The Ancient Americas
Opens March 9, 2007
Step into the windswept world of Ice Age mammoth hunters. Walk through a replica of an 800-year-old pueblo dwelling and imagine your entire family cooking, eating, and sleeping in one small room. Explore the Aztec empire and its island capital, Tenochtitlan, a city of more than 200,000 people and an extraordinary feat of engineering for any era.
The Field Museum's ground-breaking new exhibition, The Ancient Americas, takes you on a journey through 13,000 years of human ingenuity and achievement in the western hemisphere, where hundreds of diverse societies thrived long before the arrival of Europeans. You'll discover what Field Museum scientists and others have learned about the people who lived in the Americas before us, and how it's changing nearly everything we thought we knew!
In this 19,000-square-foot permanent exhibition you'll experience the epic story of the peopling of these continents, from the Arctic to the tip of South America.

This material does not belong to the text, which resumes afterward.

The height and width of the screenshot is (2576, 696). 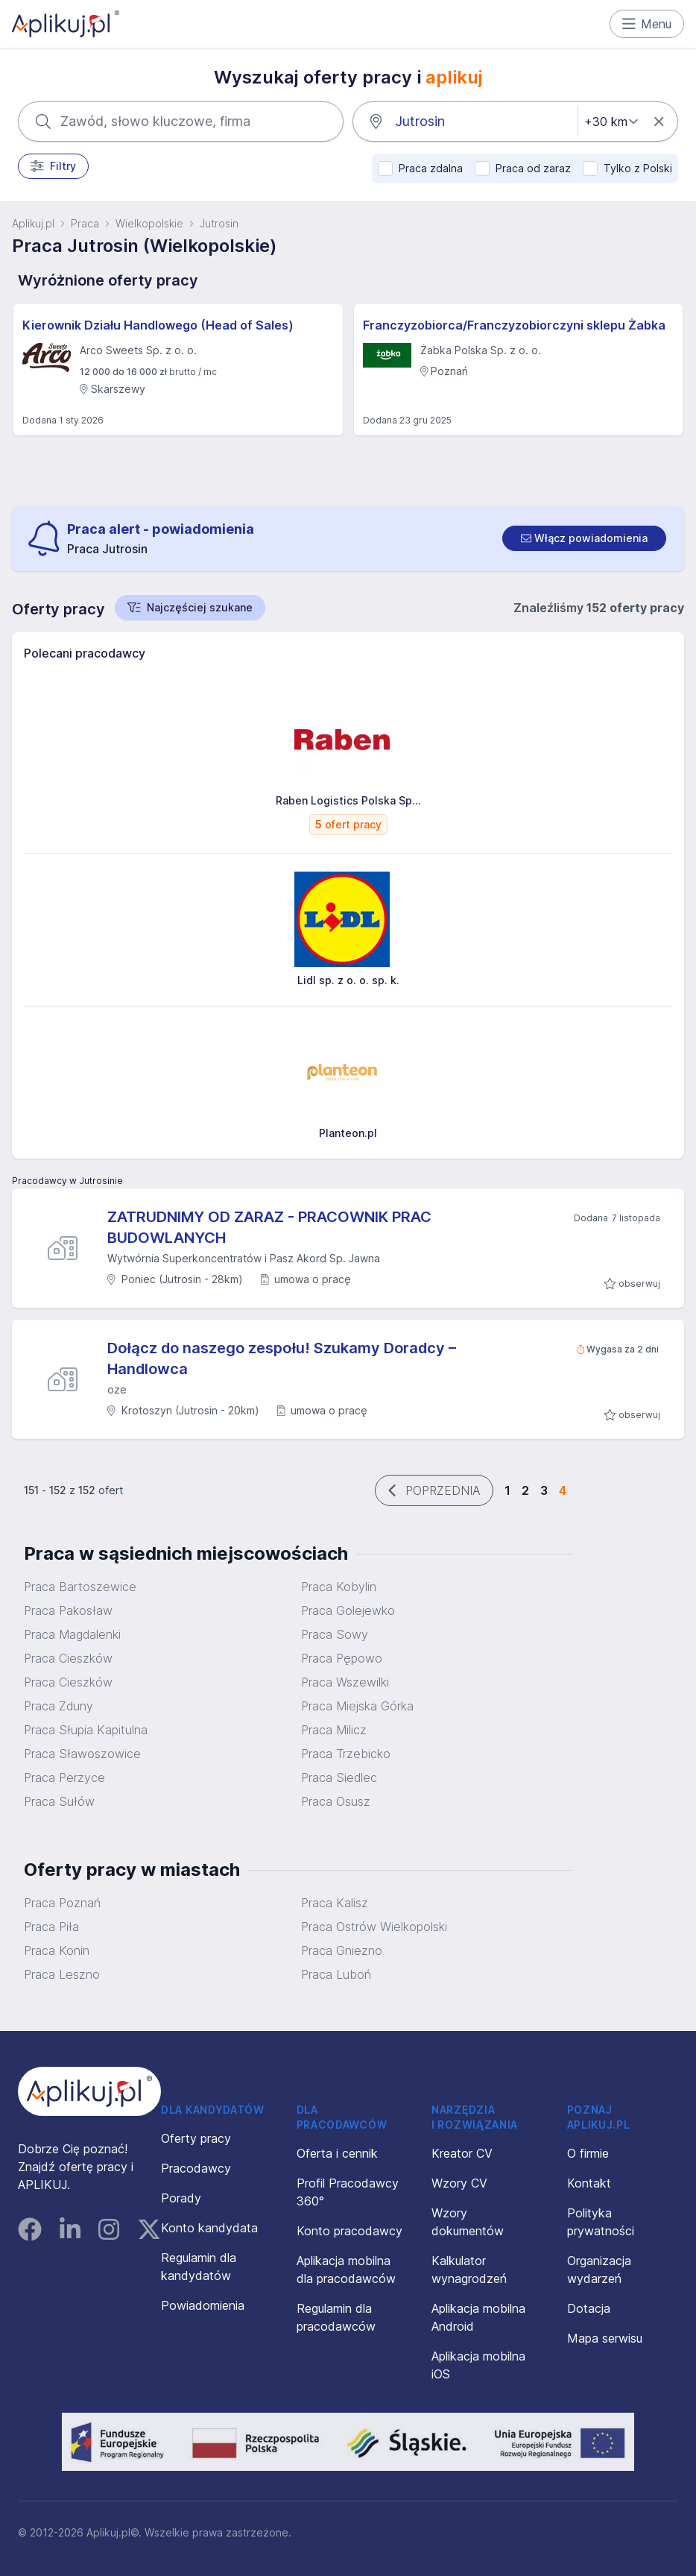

To tell that story, the galleries of The Ancient Americas are organized in a uniquely revealing way: not in chronological order around isolated cultures, as in traditional museum exhibitions, but around the diverse approaches people have developed to meet the challenges they face.
Discover how and why certain cultures changed over time, developing farming, creating new forms of artistic expression, and forging mighty empires. See more than 2,200 artifacts, fantastic reconstructions, and dozens of videos and interactive displays that depict the amazing ingenuity with which ancient peoples met the challenges of their times and places...as we meet ours today.